Posts tagged ‘autumn’
The other day, over on the main blog, I briefly mentioned that the Hallowe’en pumpkins have been put into the darkest corner of the garden, the southern end of the back bed, for the local slugs and snails to eat. As not much grows successfully in that corner of the back bed save for sweet cicely and (once) tree spinach, it tends to be left as something of a wildlife corner; and The Child Who Likes Animals likes to leave things like melon rind there, to see how it attracts invertebrates and to watch it decay. So, a week ago when it was time to put the hollowed-out carved pumpkins in the food waste, we thought it might be a nice idea to leave them in the garden instead.
It was getting towards twilight yesterday when I took this photo; but you can see that there are a number of small slugs greatly enjoying them. Mould is spreading, too, and spiders are using them to lurk behind. If they behave like a melon rind does, the flesh will slowly disappear and possibly in a few weeks time only a papery skin will be left.
A month since the last post on the garden blog, and not much has changed. For a number of reasons I have not done very much at all in the garden, not least the continuous bleak weather: cold, rainy, and blustery. Occasionally there is a clear night and Mars, Saturn and Jupiter sail smoothly across the sky; but more usually the heavens are filled with fast-moving grey scudding clouds.
The plants are still growing, of course; or are settling down for winter. The honeysuckle’s flowers have gone, and it is covered in little dark round berries instead.
The nasturtiums I mentioned previously are still going strong, though, covering the back bed from top to bottom in yellow flowers and straggling halfway across the decking too. The bumblebees are still feeding from them; next year’s queen bumblebees preparing to hibernate, I presume. In this one, however, I spotted an earwig, its head down and pincers outwards.
Apparently you can sex earwigs by the size and shape of their pincers. I didn’t try with this one, and left it be inside its flower.
This morning, I came across an interesting article in The Observer: for many plants and animals, spring seems to have come the wrong side of winter. Animals that should be hibernating are waking up again, and plants are still growing strongly and flowering, possibly because the weather has been unusually mild for the season. It prompted me to go outside into the garden, and have a look at the green bean plants, which we had left on their poles, just stems and pods and a few raggedy leaves, so that the beans we had left on the plant could develop and dry naturally ready for next year. Indeed, what did I find on the green beans? Lots of new buds, some of them just coming into flower. Here’s a photo I took this afternoon.

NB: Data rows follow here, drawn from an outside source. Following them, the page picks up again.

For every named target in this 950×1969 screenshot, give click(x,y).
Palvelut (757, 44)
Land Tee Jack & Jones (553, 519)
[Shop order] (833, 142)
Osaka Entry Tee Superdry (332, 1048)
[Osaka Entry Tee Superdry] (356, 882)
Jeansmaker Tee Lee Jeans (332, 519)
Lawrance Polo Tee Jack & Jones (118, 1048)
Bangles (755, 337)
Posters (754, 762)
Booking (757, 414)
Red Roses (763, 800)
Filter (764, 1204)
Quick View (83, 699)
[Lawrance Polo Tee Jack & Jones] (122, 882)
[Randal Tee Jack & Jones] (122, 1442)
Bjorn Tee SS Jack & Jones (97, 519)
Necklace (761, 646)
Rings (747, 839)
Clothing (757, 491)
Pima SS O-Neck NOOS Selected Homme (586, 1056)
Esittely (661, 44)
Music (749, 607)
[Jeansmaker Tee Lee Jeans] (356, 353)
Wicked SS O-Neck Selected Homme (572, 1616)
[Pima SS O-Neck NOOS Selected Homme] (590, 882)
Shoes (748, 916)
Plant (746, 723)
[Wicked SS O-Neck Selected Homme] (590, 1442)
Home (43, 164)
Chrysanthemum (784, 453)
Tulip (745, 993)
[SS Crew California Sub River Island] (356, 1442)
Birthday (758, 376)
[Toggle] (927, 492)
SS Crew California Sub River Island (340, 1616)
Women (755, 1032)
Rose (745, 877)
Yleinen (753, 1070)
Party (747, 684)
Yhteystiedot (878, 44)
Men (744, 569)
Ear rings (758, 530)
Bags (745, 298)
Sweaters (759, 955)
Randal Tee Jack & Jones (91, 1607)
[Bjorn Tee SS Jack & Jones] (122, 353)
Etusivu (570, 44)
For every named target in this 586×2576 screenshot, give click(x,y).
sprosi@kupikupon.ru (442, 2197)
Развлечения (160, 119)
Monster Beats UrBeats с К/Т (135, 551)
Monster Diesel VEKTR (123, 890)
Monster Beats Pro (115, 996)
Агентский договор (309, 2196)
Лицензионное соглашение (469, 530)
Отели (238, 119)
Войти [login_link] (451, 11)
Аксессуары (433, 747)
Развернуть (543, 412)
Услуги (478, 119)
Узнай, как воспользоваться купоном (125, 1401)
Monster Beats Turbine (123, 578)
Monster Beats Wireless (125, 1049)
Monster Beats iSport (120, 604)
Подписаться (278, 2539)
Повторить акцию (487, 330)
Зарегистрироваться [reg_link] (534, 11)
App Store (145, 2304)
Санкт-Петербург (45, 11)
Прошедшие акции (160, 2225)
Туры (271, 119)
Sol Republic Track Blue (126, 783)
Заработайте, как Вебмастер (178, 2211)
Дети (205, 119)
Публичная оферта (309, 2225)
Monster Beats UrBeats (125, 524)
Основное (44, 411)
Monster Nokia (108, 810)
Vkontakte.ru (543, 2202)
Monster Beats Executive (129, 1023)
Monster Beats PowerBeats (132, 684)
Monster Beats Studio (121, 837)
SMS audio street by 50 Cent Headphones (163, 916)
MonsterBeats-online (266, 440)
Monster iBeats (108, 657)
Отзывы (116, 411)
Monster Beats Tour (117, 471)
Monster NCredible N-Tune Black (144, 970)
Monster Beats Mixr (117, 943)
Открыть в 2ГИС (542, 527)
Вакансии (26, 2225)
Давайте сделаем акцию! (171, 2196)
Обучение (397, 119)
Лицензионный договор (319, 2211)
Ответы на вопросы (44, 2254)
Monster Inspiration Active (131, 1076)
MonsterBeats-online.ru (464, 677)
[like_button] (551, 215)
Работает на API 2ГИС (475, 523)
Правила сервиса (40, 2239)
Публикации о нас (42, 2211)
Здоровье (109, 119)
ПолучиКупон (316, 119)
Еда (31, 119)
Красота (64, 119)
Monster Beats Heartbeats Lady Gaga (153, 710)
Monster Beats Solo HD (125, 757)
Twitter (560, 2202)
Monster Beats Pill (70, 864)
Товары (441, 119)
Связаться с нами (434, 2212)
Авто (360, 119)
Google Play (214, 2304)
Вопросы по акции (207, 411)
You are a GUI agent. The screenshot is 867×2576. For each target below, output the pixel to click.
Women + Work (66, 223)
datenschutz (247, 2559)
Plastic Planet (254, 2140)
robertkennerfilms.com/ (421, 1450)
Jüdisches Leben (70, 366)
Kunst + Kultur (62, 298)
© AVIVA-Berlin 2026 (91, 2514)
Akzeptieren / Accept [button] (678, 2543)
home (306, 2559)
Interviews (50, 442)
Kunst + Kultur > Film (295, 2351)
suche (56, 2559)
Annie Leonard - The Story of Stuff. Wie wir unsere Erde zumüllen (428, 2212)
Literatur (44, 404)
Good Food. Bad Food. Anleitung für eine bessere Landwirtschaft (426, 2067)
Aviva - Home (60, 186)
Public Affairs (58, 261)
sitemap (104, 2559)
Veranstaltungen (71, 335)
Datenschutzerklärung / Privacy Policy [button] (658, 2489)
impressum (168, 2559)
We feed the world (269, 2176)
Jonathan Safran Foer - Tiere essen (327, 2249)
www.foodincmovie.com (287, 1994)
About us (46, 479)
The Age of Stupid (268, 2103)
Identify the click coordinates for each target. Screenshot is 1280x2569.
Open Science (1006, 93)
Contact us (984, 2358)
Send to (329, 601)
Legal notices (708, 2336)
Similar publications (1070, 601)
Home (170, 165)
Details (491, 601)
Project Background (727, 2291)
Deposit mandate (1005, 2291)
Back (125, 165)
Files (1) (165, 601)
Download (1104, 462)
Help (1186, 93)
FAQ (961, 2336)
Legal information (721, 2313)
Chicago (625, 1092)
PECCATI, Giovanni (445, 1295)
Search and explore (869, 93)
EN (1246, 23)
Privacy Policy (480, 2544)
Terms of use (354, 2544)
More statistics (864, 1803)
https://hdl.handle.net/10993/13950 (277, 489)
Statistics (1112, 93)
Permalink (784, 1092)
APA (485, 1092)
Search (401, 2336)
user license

No doubt these flowers are not going to get much further; and they’re definitely not going to set fruit because we’ve not had any bees in the garden for a few weeks now. This weather doesn’t seem quite right, though.
There are a few things I did in the garden this week, largely while K was baking the Christmas cake. See, “just coming into flower” and “baking the Christmas cake” aren’t phrases that go well together at all if you’re north of the Equator. This is what got done:
- Pulling up the last of the radishes.
- Pruning some of the perennial herbs – the thymes, lavender, feverfew, and mint.
- Saving seed that is ready, or almost ready: runner beans, green beans, and coriander.
No doubt I am doing all this at entirely the wrong time of year, but – as far as the pruning was concerned, anyway – it felt like the right time to do it. The beans are for sowing next year; the coriander seeds are probably for the spice cupboard, and the pruned thyme branches were saved for the oven too.
Since the last “week in the garden” post, we have:
- Done nothing, because we went away on another holiday.
And, the garden hasn’t enjoyed it at all, although I have no idea what the weather was doing. Some of the beans are healthy, but some are rather withered and shrivelled. The spring onions, lovely and healthy a couple of weeks ago, are now looking fairly unrecoverable. The bolt-free coriander seeds we carefully sourced have come into flower, which makes me think it was probably too hot and dry to leave a container garden to its own devices for a week. On the bright side, the Swiss chard is happily sprouting up again with some vigour, when we thought we had harvested all we could get from it.
Still, we always said: after the September holiday we would start planning next year’s garden; start getting ready for the winter and working out our planting. Next weekend we start hacking back the perennials and working out how long it is worth keeping the beans and so on in their planters for; and after that we sit down with pen, paper, charts and calendars, working out what to plant when. So, coming up soon: some posts on how our garden is arranged, situated, and what we think we can do with the space.